Culture, part 4.  We’ve fought the fight to turn our compliant culture into an involvement culture.  We’ve strung together a series of small successes that now has everyone excited about your improvement efforts.  But now, with your kaizen team spread thin facilitating improvement activities throughout your workplace, things seem to have reached a plateau just shy of the summit.  You hear people talk about the last improvement event and how much fun it was; how energizing it was.  But it seems like they are waiting for the Kaizen team to return before they will be allowed to do any more improvements!

I’ve seen this live and in person in a couple of businesses.  What should be a relatively easy step from excitement to engagement, turns out to be a climb.  Why is this hard?

The distinction between a culture of excitement and a culture of engagement is self-determination.  In the first case, people aren’t convinced that improvement is their job.  They like it, but they wait for some prompt before they take the next action.

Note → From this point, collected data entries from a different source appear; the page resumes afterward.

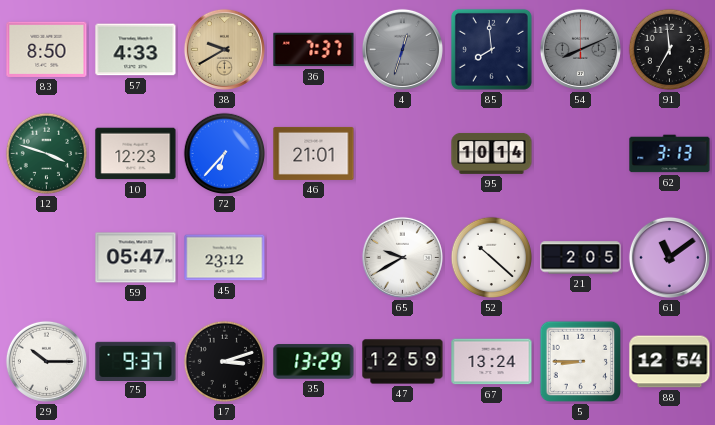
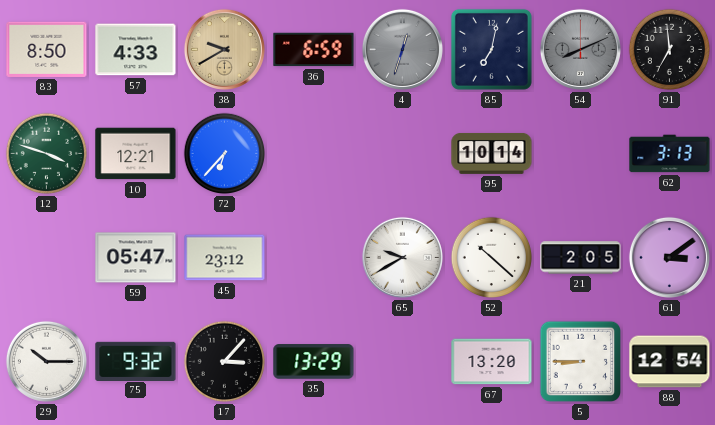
36: 7:37 -> 6:59
85: 7:59 -> 7:02
10: 12:23 -> 12:21
46: 21:01 -> none
61: 11:09 -> 3:09
75: 9:37 -> 9:32
17: 3:12 -> 3:07
47: 12:59 -> none
67: 13:24 -> 13:20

Maybe it’s a concern about resources.  With the kaizen team comes attention, support, money.  When they go at the end of the week, there’s almost a vacuum in the improved work area.  In lots of cases, that vacuum means the process degrades.  It ends up at a level only slightly better than it was before the event after about 6 months.

Maybe it’s fear.  The kaizen team helped the team make a big adjustment.  They required a certain way to track certain metrics or present certain information.  People get conditioned to believe that if they try something different, they’ll get into trouble for messing with what the kaizen team did.

Maybe it’s permission.  If leaders haven’t specifically told people that it’s okay to implement good ideas and improve every process, people probably won’t do it.  We should emphasize that, not only is it OKAY to do, we EXPECT it.  We acknowledged it.  We reward it.

I’ve seen lots of organizations with systems to capture employee ideas.  In almost every case, the idea has to go to some higher level management or engineering team for “evaluation” and planning.  These more often than not delay the implementation of good ideas or leave people frustrated because someone rejected their idea.

The key thing to remember is that your problem collection system and your idea management system are not operational systems.  These are components of your learning system.  We use the problems and ideas as vehicles to build problem solving skills in the workplace.  We have to solve problems and implement ideas where they occur, with individuals being coached by their peers or leaders.  Once this system is on its feet, then we will have a mechanism to help us climb from excitement to engagement.